You can check it out for yourself! Clone the resonate repository and run the DST command.

# checkout specific commit
git checkout 1f1a419

# run dst
go run ./... dst run --seed 23496 --ticks 1000

If all goes right (or wrong depending on your perspective) a log of all requests will be printed to the console ending with the following error message.

level=ERROR msg="DST is non linearizable"
Error: DST failed for seed='23496'

Resonate uses Porcupine, a fantastic go project, to verify the linearizability of the concurrent requests sent and responses received by the test. Porcupine also generates a visualization you can see by opening up dst.html in a browser, click “jump to first error” to see where Porcupine could no longer verify linearizability.

Visualization Screenshot

The Investigation

We can use the request log and the visualization to help us determine what exactly went wrong. Looking in the vicinity of the first error, three requests stand out as interesting.

IdRequestResonate StatusHttp Status
78CreatePromise(pid=p5)2010201
90CreatePromiseAndCallback(pid=p5, cid=cb13)4090409
119CreateCallback(pid=p5, cid=cb13)2000200

CreatePromise (request 78) results in a 2010 status code. Resonate status codes can be converted to http response codes by dividing by 10 and rounding down, here a 201 indicates that the promise was created successfully.

CreatePromiseAndCallback (request 90) results in a 4090 indicating a conflict, the promise already exists.

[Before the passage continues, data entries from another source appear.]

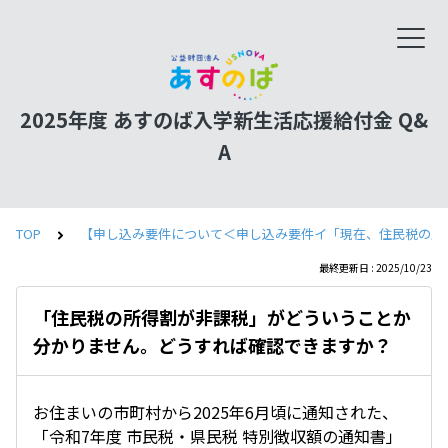
2025年度 あすのば入学新生活応援給付金 Q&
A
TOP
【申し込み要件について＜申し込み要件イ「現在、住民税の所
最終更新日 : 2025/10/23
「住民税の所得割が非課税」がどういうことか
分かりません。どうすれば確認できますか？
お住まいの市町村から2025年6月頃に通知された、
「令和7年度 市民税・県民税 特別徴収額の通知書」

CreateCallback (request 119) results in a 2000 indicating the callback was successfully deduplicated, but not created, by this request. The callback must already exist.

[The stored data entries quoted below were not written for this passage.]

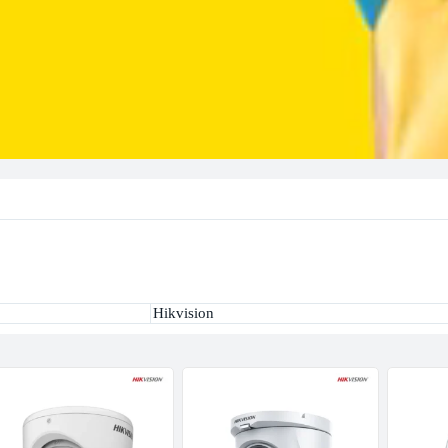
Hikvision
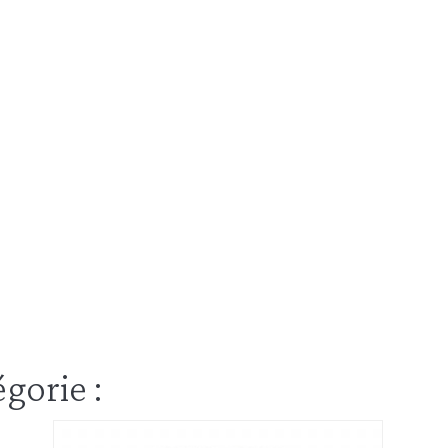
gorie :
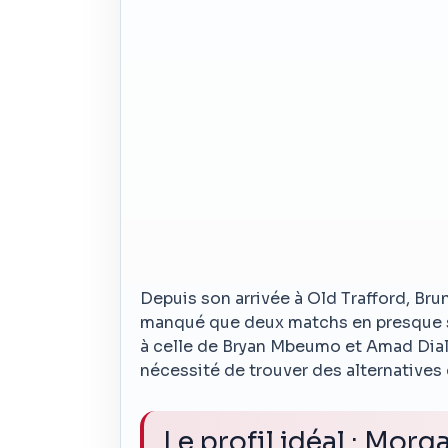
Depuis son arrivée à Old Trafford, Brun
manqué que deux matchs en presque s
à celle de Bryan Mbeumo et Amad Diall
nécessité de trouver des alternatives 
Le profil idéal : Mor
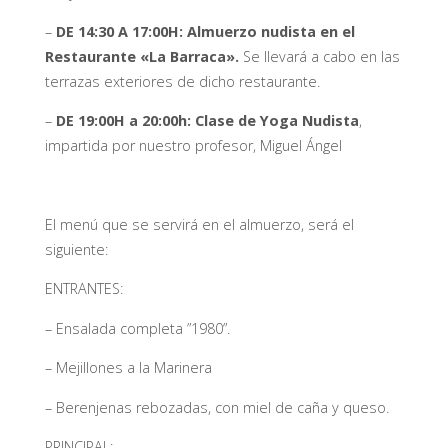
–
DE 14:30 A 17:00H:
Almuerzo nudista en el
Restaurante «La Barraca».
Se llevará a cabo en las
terrazas exteriores de dicho restaurante.
–
DE 19:00H a 20:00h: Clase de Yoga Nudista
,
impartida por nuestro profesor, Miguel Ángel
El menú que se servirá en el almuerzo, será el
siguiente:
ENTRANTES:
– Ensalada completa ”1980”.
– Mejillones a la Marinera
– Berenjenas rebozadas, con miel de caña y queso.
PRINCIPAL:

Inspecting the logs further we can verify that at no point in time prior to request 119 was a callback with id cb13 created. All indicators are pointing towards an erroneous callback creation, perhaps our atomic CreatePromiseAndCallback request is not so atomic after all.

IdRequestActualExpected
78CreatePromise(pid=p5)201201
90CreatePromiseAndCallback(pid=p5, cid=cb13)409409
119CreateCallback(pid=p5, cid=cb13)200201

The Bug

CreatePromiseAndCallback is a relatively recent addition to Resonate and a likely culprit, so I dug into the SQL queries. The request is intended to be atomic; either both the promise and callback are created or neither are. Let’s look at the queries, understanding that these occur in a transaction.

# Create Promise
INSERT INTO promises(id) VALUES ('p5') ON CONFLICT(id) DO NOTHING

# Create Callback
INSERT INTO callbacks(id, promise_id)
SELECT
'cb5', 'p5'
WHERE EXISTS
(SELECT 1 FROM promises WHERE id = 'p5' AND state = 1)

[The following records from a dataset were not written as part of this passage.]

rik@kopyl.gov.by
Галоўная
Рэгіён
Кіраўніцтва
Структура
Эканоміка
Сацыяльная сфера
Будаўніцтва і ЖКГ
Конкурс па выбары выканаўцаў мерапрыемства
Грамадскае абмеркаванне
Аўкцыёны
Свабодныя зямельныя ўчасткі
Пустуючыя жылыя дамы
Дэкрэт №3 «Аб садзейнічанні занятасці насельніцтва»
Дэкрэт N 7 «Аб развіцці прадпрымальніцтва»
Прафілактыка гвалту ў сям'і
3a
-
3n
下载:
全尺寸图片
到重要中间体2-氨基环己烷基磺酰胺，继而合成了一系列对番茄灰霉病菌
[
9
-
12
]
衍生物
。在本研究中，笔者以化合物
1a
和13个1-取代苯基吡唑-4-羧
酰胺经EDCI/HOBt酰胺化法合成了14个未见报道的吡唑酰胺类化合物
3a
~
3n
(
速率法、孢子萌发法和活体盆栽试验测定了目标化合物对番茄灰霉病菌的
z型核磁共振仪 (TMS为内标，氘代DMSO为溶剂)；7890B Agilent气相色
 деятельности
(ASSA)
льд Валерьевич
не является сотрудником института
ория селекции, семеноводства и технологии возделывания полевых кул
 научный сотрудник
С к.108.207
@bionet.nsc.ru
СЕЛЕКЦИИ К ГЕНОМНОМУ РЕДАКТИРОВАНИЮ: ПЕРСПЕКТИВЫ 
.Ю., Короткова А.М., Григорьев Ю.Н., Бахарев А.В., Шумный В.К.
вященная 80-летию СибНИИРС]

Aha! The create promise query has an on conflict clause that effectively undoes the atomicity guarantees of the transaction. So when the CreatePromiseAndCallback request occurs the promise is not created, but the callback is. Our DST model is rightfully unaware that callback cb13 exists and therefore returns an error when CreateCallback returns a 200, indicating deduplication.

Reflection

How long would it have taken us to discover this bug without deterministic simulation testing? And how many productive systems would have been affected? It’s perhaps hard to say for certain, but I for one am happy we have DST.